Wednesday 6 August 2014

Why Continuous Delivery doesn't go far enough


My team “owns” (ensures that they are supported, provides best practises) a number of different tools and technologies in the DevOps space including:

  • Puppet Enterprise
  • IBM Urbancode Deploy
  • Jenkins
  • Teamcity
  • TFS
  • SVN
  • Artifactory
  • Selenium
  • Octopus Deploy

...and numerous others.

That’s quite a long list for a Continuous Delivery tool chain (made worse by natural Java and .net divides).

Tools that don’t integrate become silos of their own and encourage a divide between different disciplines (such as Dev and Ops).

It’s important to see the aggregate efficiency of your delivery pipeline and having a thousand different tools involved makes this difficult.

  • How many regression tests do we do a day?
  • What is the ratio between bugs captured in CI against those in SysTest?
  • Is there a relationship between the speed of a build and the number of deployment we do in a sprint?
  • Etc etc

Only by capturing these metrics can we improve our efficiency by highlighting and attacking bottlenecks.

Continuous Delivery is a process to improve the delivery of software change into production. 

For me that doesn’t go far enough.  Are we saying we don’t care about it once our changes have gone live?

We have this nice, shiny Continuous Delivery pipeline to deliver value to the business – usually in the form of increasing revenues somehow.

So, ultimately it’s not really about builds, testing and deployments.  It’s about what impact our change team makes to the bottom line.

For example...
  • What is the relationship between regression tests carried out in Systest and the number of errors that appear in production?
  • What is the relationship between production errors and revenue collected?
  • What is the relationship between how many story points we put in a sprint and the sentiment of our customers?
For me, this is the ultimate expression of DevOps.  We are aligning our delivery capabilities and processes in order to meet shared goals (in this example increased revenue).

I’m currently designing a proof of concept with Splunk to collate all these different types of metrics from the many  environments and tools we have in the delivery pipeline.   We should then be able to understand the different relationships between the capabilities in the team and the decisions we make.

Isn’t it powerful to have data which says to the business “stop putting too much change in a sprint”?  

Or that prioritising new features over technical debt is counterproductive to the bottom line?

I don’t expect that this will be an easy thing to accomplish and we can only infer these types of relationships.  However, the potential benefits are huge.

1 comment:

  1. Very nice article Joff.

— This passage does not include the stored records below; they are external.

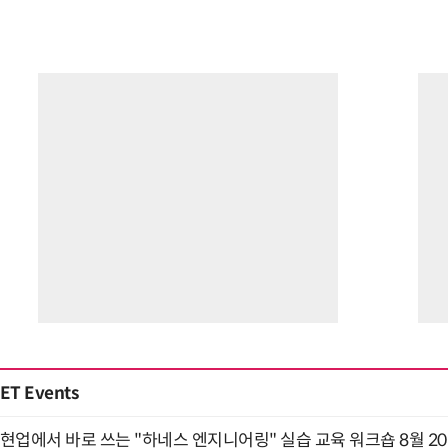
ET Events
현업에서 바로 쓰는 "하네스 엔지니어링" 실습 교육 워크숍 8월 2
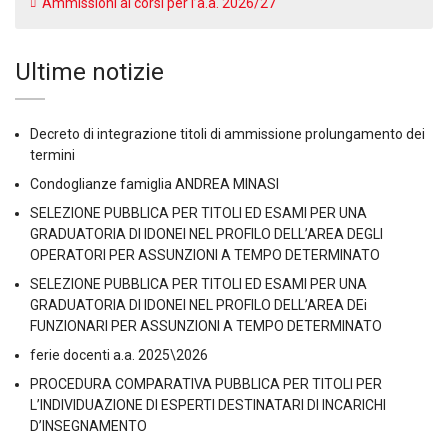
Ammissioni ai corsi per l’a.a. 2026/27
Ultime notizie
Decreto di integrazione titoli di ammissione prolungamento dei
termini
Condoglianze famiglia ANDREA MINASI
SELEZIONE PUBBLICA PER TITOLI ED ESAMI PER UNA
GRADUATORIA DI IDONEI NEL PROFILO DELL’AREA DEGLI
OPERATORI PER ASSUNZIONI A TEMPO DETERMINATO
SELEZIONE PUBBLICA PER TITOLI ED ESAMI PER UNA
GRADUATORIA DI IDONEI NEL PROFILO DELL’AREA DEi
FUNZIONARI PER ASSUNZIONI A TEMPO DETERMINATO
ferie docenti a.a. 2025\2026
PROCEDURA COMPARATIVA PUBBLICA PER TITOLI PER
L’INDIVIDUAZIONE DI ESPERTI DESTINATARI DI INCARICHI
D’INSEGNAMENTO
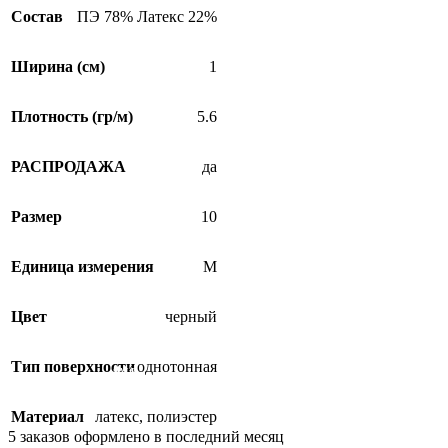
Состав
ПЭ 78% Латекс 22%
Ширина (см)
1
Плотность (гр/м)
5.6
РАСПРОДАЖА
да
Размер
10
Единица измерения
М
Цвет
черный
Тип поверхности
однотонная
SALE
Материал
латекс
,
полиэстер
5
заказов оформлено в последний месяц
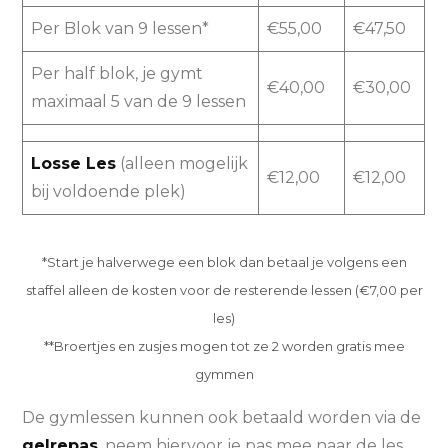
Per Blok van 9 lessen*
€55,00
€47,50
Per half blok, je gymt
€40,00
€30,00
maximaal 5 van de 9 lessen
Losse Les
(alleen mogelijk
€12,00
€12,00
bij voldoende plek)
*Start je halverwege een blok dan betaal je volgens een
staffel alleen de kosten voor de resterende lessen (€7,00 per
les)
**Broertjes en zusjes mogen tot ze 2 worden gratis mee
gymmen
De gymlessen kunnen ook betaald worden via de
gelrepas
, neem hiervoor je pas mee naar de les.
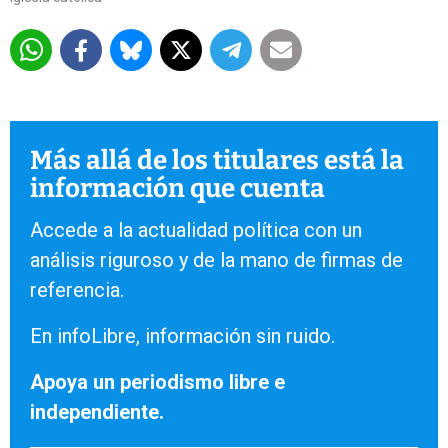
Más allá de los titulares está la
información que cuenta
Accede a la actualidad política con un
análisis riguroso y de la mano de firmas de
referencia.
En infoLibre, información sin ruido.
Apoya un periodismo libre e
independiente.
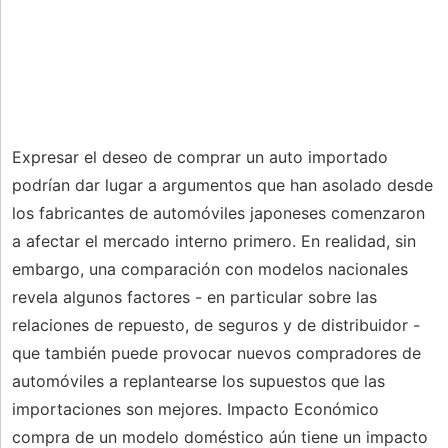
Expresar el deseo de comprar un auto importado
podrían dar lugar a argumentos que han asolado desde
los fabricantes de automóviles japoneses comenzaron
a afectar el mercado interno primero. En realidad, sin
embargo, una comparación con modelos nacionales
revela algunos factores - en particular sobre las
relaciones de repuesto, de seguros y de distribuidor -
que también puede provocar nuevos compradores de
automóviles a replantearse los supuestos que las
importaciones son mejores. Impacto Económico
compra de un modelo doméstico aún tiene un impacto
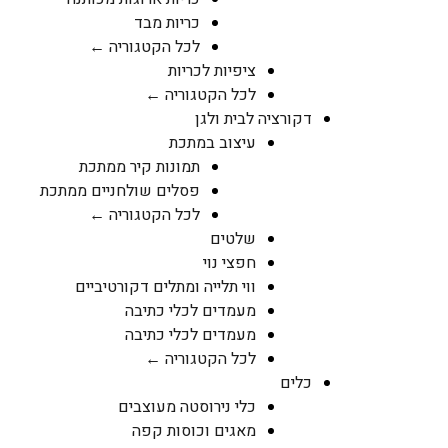
כריות מבד
לכל הקטגוריה ←
ציפיות לכריות
לכל הקטגוריה ←
דקורציה לבית ולגן
עיצוב במתכת
תמונות קיר ממתכת
פסלים שולחניים ממתכת
לכל הקטגוריה ←
שלטים
חפצי נוי
ווי תלייה ומתלים דקורטיביים
מעמדים לכלי כתיבה
מעמדים לכלי כתיבה
לכל הקטגוריה ←
כלים
כלי נירוסטה מעוצבים
מאגים וכוסות קפה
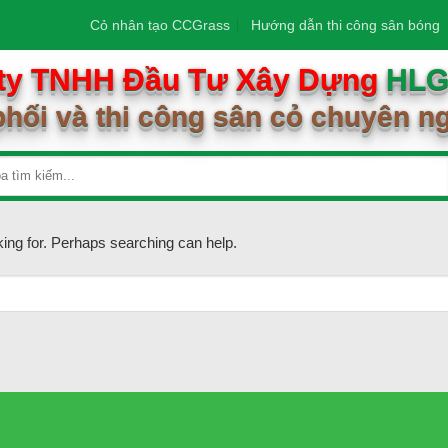
Cỏ nhân tạo CCGrass
Hướng dẫn thi công sân bóng
ty TNHH Đầu Tư Xây Dựng
HL
hối và thi công sân cỏ chuyên n
king for. Perhaps searching can help.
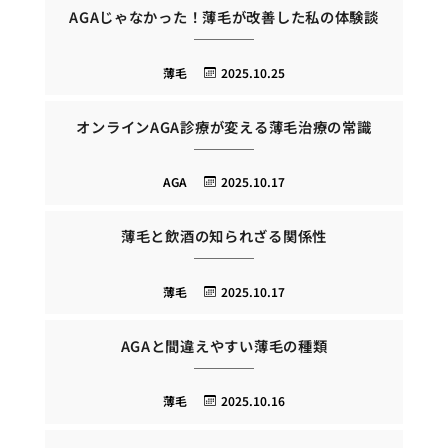
AGAじゃなかった！薄毛が改善した私の体験談
薄毛
2025.10.25
オンラインAGA診療が変える薄毛治療の常識
AGA
2025.10.17
薄毛と飲酒の知られざる関係性
薄毛
2025.10.17
AGAと間違えやすい薄毛の種類
薄毛
2025.10.16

At least the pain point has a name now but it's been something plaguing the industry for years. Traditional IT is the barrier IMO. I believe to remedy it and remedy it quickly one needs to partner with industry experts, like Avanade (excuse the punt :)). Co-source, outsource or even outsource for a period and then transition back when your team is operating efficiently. As you say, once the benefits are realised and the bottom line is affected we might finally have an organisation where all of our priorities align.